The last bit is the most important part. She deserved a “tip” but in reality as someone who was part of my extended “raise my kid family” she “earned” her card and Starbucks gift card (mostly cuz she drank 7-11 coffee and I liked razzing her)
Our current bus driver is a contractor who couldn’t give a fuck about anything except when he has to be at the stop and when he is allowed to leave, exactly where the “nah you’re too far away from the bus stop fuck you’d kid” line is.”
It’s not always weird, but can be.
Not really. The explanation is somewhat complex.
Although target already has the money once a gift card has been purchased, they will not recognise the money as revenue until you use the card.
Suppose my lawn mowing guy charges $50 each time he mows my lawn, and he comes 12 times a year.
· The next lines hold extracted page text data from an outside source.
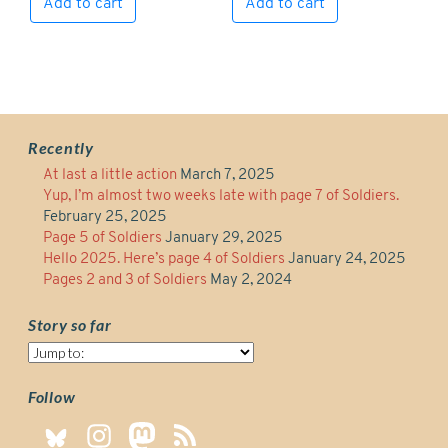
Add to cart
Add to cart
Recently
At last a little action
March 7, 2025
Yup, I’m almost two weeks late with page 7 of Soldiers.
February 25, 2025
Page 5 of Soldiers
January 29, 2025
Hello 2025. Here’s page 4 of Soldiers
January 24, 2025
Pages 2 and 3 of Soldiers
May 2, 2024
Story so far
Story
so
far
Follow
In January I just transfer him $600 because I don’t want to muck around with smaller payments all the time.
When he calculates his “revenue” for January, should he include the whole $600? It would be more accurate to set aside the $550 he hadn’t really earned yet, and recognise that once he actually does the work.
There’s more geaky accounting stuff I could say, but in summary if you want to send a message to Target management, refrain from using gift cards during the boycott.
They don’t get to record it as revenue, but they do get to sit on the cash, earning interest etc on it. Companies loooove gift cards. It’s free money.
For a company health perspective, it’s better to use it so they’re at least put the cost-of-goods. Best option would be to sell the gift cards to someone who was going to shop there anyways.
I’ll allow it.
We already get paid and it’s not like we’re going to drive the kids into a tree if we don’t get tipped.
You might not do it, I however am always looking for revenue streams. If it’s for profit, it can’t be illegal.
Looks at the health insurance industry
Shut Target down! NEVER shopping there again!
well that’s easy, I haven’t shopped there in years. They’re inconvenient, overpriced, low quality, rarely have what I’m looking for. Why would I shop there?
There’s a boycott? I just don’t shop there because it’s the same crap as everywhere else for more money and a worse experience.
I know right I can just buy it on Amazon /s
Nah Amazon is cheaper and a better experience. Don’t get me wrong, there’s plenty of reasons not to shop at Amazon, but price and shopping experience are above Target.
Unsarcastically but sadly, yes. It’s the same items, with the same supply chain and the same issues. But it’s at a lower cost to me. Frankly, as things get tight, we’ll all need to make decisions between our ideals and our bank accounts. I assume that most of us will lean toward preserving the bank account and reckon with our ideals later.
Yeah unfortunately I know exactly what you mean. You do what you have to do to make it.